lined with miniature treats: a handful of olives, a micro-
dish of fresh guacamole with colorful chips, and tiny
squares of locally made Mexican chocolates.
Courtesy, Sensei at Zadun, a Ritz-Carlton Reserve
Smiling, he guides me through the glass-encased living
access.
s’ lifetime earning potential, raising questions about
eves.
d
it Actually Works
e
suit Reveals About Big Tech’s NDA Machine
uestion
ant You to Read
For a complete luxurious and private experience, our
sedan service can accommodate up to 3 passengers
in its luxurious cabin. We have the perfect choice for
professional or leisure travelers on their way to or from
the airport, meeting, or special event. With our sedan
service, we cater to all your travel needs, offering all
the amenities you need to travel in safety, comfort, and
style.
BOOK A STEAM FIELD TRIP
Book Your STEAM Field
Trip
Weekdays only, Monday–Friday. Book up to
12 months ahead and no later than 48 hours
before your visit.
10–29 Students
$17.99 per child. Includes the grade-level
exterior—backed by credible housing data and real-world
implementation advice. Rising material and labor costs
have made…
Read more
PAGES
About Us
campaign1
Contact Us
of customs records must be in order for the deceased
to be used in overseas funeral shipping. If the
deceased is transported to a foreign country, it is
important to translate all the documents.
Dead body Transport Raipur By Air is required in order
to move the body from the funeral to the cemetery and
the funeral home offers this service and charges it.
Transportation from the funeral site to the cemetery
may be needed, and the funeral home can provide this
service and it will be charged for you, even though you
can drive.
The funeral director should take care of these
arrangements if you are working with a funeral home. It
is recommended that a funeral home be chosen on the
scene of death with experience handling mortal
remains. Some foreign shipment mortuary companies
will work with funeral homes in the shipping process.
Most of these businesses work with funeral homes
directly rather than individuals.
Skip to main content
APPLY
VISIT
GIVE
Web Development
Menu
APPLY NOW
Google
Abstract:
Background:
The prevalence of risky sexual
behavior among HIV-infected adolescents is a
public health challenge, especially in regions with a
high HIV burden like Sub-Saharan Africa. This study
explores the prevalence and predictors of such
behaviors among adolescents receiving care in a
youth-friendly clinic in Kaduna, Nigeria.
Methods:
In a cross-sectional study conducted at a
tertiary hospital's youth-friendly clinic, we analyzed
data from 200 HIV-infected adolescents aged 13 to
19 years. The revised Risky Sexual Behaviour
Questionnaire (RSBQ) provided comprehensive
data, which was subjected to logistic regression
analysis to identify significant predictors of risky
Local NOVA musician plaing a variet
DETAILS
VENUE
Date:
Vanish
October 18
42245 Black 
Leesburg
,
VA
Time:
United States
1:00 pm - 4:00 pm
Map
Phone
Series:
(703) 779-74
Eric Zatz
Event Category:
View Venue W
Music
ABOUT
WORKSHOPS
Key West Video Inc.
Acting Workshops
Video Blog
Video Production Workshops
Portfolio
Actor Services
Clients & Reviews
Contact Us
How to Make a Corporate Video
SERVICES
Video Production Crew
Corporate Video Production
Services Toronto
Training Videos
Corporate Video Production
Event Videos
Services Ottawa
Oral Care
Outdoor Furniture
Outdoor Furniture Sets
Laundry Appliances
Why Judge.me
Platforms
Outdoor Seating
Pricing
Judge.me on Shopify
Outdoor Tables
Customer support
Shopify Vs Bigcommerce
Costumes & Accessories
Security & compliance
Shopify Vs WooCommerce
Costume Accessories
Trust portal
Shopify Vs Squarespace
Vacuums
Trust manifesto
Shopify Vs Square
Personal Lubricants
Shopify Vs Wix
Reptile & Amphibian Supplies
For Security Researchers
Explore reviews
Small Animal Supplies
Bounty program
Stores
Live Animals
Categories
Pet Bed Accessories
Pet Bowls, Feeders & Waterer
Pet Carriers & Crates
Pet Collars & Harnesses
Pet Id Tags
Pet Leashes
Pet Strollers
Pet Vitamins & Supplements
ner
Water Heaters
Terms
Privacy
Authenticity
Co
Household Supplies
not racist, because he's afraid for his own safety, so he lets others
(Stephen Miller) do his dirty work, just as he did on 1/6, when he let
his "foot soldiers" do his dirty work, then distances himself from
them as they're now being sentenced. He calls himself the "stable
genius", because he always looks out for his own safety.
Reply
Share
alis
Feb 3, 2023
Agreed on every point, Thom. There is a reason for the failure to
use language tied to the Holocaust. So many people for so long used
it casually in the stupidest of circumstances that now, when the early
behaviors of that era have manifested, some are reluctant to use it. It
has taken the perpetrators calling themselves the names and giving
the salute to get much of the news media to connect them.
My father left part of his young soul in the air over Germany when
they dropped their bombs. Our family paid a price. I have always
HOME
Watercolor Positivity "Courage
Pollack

================================

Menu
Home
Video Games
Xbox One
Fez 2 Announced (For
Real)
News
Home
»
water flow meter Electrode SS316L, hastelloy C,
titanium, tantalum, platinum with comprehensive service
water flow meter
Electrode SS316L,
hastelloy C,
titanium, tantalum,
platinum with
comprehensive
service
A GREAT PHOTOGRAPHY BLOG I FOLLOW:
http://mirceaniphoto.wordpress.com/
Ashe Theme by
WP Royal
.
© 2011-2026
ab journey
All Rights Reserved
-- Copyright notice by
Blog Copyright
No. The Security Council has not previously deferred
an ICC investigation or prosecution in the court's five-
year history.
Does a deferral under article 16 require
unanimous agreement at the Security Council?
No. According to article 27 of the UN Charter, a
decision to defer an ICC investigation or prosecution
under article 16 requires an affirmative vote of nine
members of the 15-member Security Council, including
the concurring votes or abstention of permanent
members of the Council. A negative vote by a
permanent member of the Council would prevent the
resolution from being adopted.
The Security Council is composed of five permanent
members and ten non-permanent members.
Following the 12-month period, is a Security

================================

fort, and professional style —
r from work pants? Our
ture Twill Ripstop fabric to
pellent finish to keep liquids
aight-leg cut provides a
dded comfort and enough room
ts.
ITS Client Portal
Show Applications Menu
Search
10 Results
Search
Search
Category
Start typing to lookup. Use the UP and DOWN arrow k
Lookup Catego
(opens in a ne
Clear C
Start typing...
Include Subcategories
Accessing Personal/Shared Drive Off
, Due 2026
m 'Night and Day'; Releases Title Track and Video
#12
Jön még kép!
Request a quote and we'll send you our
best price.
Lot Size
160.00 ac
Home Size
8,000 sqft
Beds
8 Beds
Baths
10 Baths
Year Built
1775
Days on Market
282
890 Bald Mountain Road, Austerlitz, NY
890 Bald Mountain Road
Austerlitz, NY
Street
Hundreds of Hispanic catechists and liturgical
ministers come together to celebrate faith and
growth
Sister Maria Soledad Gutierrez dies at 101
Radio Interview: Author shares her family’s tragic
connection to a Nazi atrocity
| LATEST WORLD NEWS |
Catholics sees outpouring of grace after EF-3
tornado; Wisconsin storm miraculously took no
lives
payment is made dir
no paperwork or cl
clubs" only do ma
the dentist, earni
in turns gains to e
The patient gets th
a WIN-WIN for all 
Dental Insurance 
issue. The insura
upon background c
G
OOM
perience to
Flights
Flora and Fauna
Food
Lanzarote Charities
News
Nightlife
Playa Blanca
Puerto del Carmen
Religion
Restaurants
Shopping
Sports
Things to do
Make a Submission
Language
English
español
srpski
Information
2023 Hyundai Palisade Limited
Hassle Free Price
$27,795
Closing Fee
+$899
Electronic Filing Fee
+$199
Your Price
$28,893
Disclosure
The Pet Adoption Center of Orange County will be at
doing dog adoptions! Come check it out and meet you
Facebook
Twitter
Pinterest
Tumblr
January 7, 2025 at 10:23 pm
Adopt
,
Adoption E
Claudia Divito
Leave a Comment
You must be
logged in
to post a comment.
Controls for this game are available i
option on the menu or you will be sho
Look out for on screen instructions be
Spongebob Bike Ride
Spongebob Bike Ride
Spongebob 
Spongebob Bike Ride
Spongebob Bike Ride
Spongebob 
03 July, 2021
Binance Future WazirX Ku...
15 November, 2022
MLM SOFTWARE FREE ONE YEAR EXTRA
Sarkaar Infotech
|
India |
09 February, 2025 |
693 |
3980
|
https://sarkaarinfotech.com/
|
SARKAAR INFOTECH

================================

*WORK TASK:* For the material above, reproduce exactly the lines from the line with "lined with miniature" to the line with "The funeral director", inclusive, and exclude all others.

*RESPONSE TO THE TASK:*
lined with miniature treats: a handful of olives, a micro-
dish of fresh guacamole with colorful chips, and tiny
squares of locally made Mexican chocolates.
Courtesy, Sensei at Zadun, a Ritz-Carlton Reserve
Smiling, he guides me through the glass-encased living
access.
s’ lifetime earning potential, raising questions about
eves.
d
it Actually Works
e
suit Reveals About Big Tech’s NDA Machine
uestion
ant You to Read
For a complete luxurious and private experience, our
sedan service can accommodate up to 3 passengers
in its luxurious cabin. We have the perfect choice for
professional or leisure travelers on their way to or from
the airport, meeting, or special event. With our sedan
service, we cater to all your travel needs, offering all
the amenities you need to travel in safety, comfort, and
style.
BOOK A STEAM FIELD TRIP
Book Your STEAM Field
Trip
Weekdays only, Monday–Friday. Book up to
12 months ahead and no later than 48 hours
before your visit.
10–29 Students
$17.99 per child. Includes the grade-level
exterior—backed by credible housing data and real-world
implementation advice. Rising material and labor costs
have made…
Read more
PAGES
About Us
campaign1
Contact Us
of customs records must be in order for the deceased
to be used in overseas funeral shipping. If the
deceased is transported to a foreign country, it is
important to translate all the documents.
Dead body Transport Raipur By Air is required in order
to move the body from the funeral to the cemetery and
the funeral home offers this service and charges it.
Transportation from the funeral site to the cemetery
may be needed, and the funeral home can provide this
service and it will be charged for you, even though you
can drive.
The funeral director should take care of these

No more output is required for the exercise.